Hi @DeAnn thank you for sharing your story and thoughts. You have done incredibly well. I can only imagine the challenges of relying on others as I only had this for a short while - not that anyone knows how long they will need anything after a stroke.
I am inclined to say you should happily make a nuisance of yourself to family and friends that is what they are there for! And if you want / can do any of those activities I am certain there are novel ways organisations can assist with aids and transport. We have to fight the good fight. To clarify my eyes are a bit worse but I can use them fine. The reading thing is probably more to do with needing better light, building up my attention span and exercising some patience! Thank heaven for Podcasts. Have you noticed your sense of self change or no?
Soooo good to hear this @rodkay! The one thing I notice about this stroke malarkey is that despite sterling research in this field there’s no lexicon or manual to describe post life. Knowing there are people who feel and experience the same as me is like gold. Here I am on the planet thinking it’s only me that is feels like a shark turned over where I’m relaxed in water haha! I agree just getting there is an achievement at the best of times when energy is depleted andthe brainis overheating.
And there is definitely something to be said about attention, patience and effort. The struggle is real but you don’t hear Doctors talk about this. I did read one book called ‘Healing the Broken Brain: 100 questions about stroke. It is written brothers where one had a stroke st 10yrs old and the other became a Doctor and dedicated his life to studying it. It was the perfect aid in those early stages. I guess I haven’t gotthere yet accepting the dodgy circuitry haha. What you describe is indeed a breath of fresh air andI appreciate you all taking the time to share.

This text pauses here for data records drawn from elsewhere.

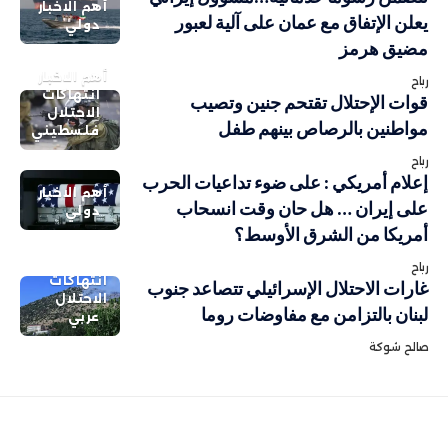
أهم الاخبار
يعلن الإتفاق مع عمان على آلية لعبور
دولي
مضيق هرمز
أهم الاخبار
رباح
انتهاكات
قوات الإحتلال تقتحم جنين وتصيب
الاحتلال
مواطنين بالرصاص بينهم طفل
فلسطيني
رباح
إعلام أمريكي : على ضوء تداعيات الحرب
أهم الاخبار
على إيران … هل حان وقت انسحاب
دولي
أمريكا من الشرق الأوسط؟
رباح
انتهاكات
غارات الاحتلال الإسرائيلي تتصاعد جنوب
الاحتلال
لبنان بالتزامن مع مفاوضات روما
عربي
صالح شوكة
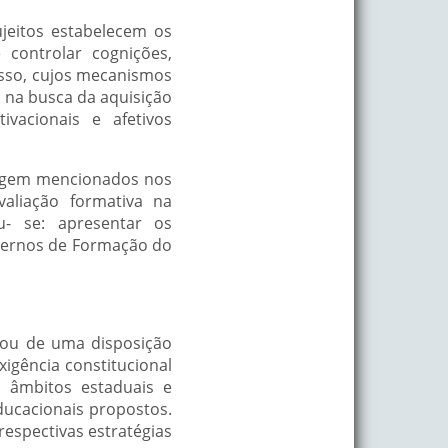
jeitos estabelecem os
 controlar cognições,
esso, cujos mecanismos
 na busca da aquisição
vacionais e afetivos
izagem mencionados nos
liação formativa na
u- se: apresentar os
dernos de Formação do
sou de uma disposição
xigência constitucional
s âmbitos estaduais e
ducacionais propostos.
respectivas estratégias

Hi @mikey903 wouldn’t that be amazing. Funny I had a dream that I was told I’m the lucky winner of barriatric surgery lol. I woke up from that pretty fast. I have also seen the GP and I’ll monitor it thanks. Good that you are keeping busy. Everything is busy I think in the first year!
Hello @RedFraggle. I get it. I question daily who I am now.
Dismissed from work at 51. Medically retired due to incapacity. Sounds awful. Being capable was part of the way I approached just about everything.
Confidence in bits. Cognitive difficulties causing more impact than any other effect. Previous work very much involving contact with other people (NHS).
Plus side- have a pension ,and any amount of time. Have found two volunteering opportunities. Both involve contact with people. Both give a sense of purpose. One encourages me to believe I am capable- I am trusted with the till in the charity shop, something I would not have thought possible. The other (gardening) allows use of pre learnt skills which I can a) remember and b)carry out.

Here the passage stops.